# Experiment with Jumbomax ends



## banjofred (Dec 11, 2020)

Last 6 months or so I've gone from regular grips to mid-size and then to the Jumbomax x-small. The mid-size (I've got small hands) felt great but wanted to try even larger grips. Never really felt as comfortable with the Jumbo's as I did with the regular or mid-size. Good results at times, but what finally killed them off was fading worse/more often than before. That's what they predict with the larger grips......I guess I could have tried harder to adjust, but I also couldn't get comfortable trying interlock grip.....grip slipped a bit at times......  I should have the new mid-size grips coming tomorrow. 

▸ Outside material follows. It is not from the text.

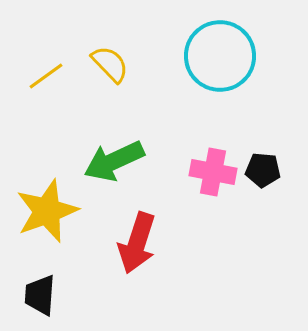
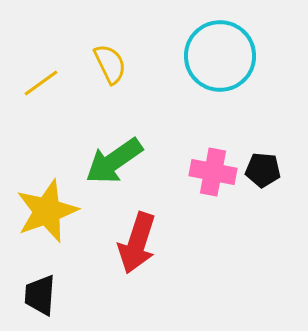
yellow semicircle: rotated 18 degrees clockwise
yellow line: moved 5 px left, 7 px down
green arrow: rotated 10 degrees counterclockwise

I certainly wouldn't be put off trying them again if were having hand issues. I could certainly have lived with them just fine if I needed to and people with arthritis should certainly consider trying them.


----------



## harpo_72 (Jan 8, 2021)

Have you looked at the MCC miss non taper from golfpride? 
I bought a club off eBay and it had this on. I changed everything to them and non tapered everything else as a consequence. 
Feel really squelchy and hand seems to sink into them - probably not happening but it’s my only way to describe them. I think also they almost counter balance as well. I have left my driver narrow though as a bit of active release always helps me.


----------



## Smiffy (Jan 8, 2021)

It feels really strange when I've got anything too thick in my hands


----------



## harpo_72 (Jan 8, 2021)

Smiffy said:



			It feels really strange when I've got anything too thick in my hands
		
Click to expand...

phnar phnar ... Finbar double entendres


----------



## banjofred (Jan 9, 2021)

I'm sticking with my Tour Velvet mid-size +4 I think....feels better than the standard. I could have lived with the Jumbo's x-small..........   If I ever go back to the interlock grip I may consider standard again, but I think I'm fine with that grip on the mid-size as well..... I've just never understood why people never experiment to find out if something would work better for them....tradition of golf I guess.


----------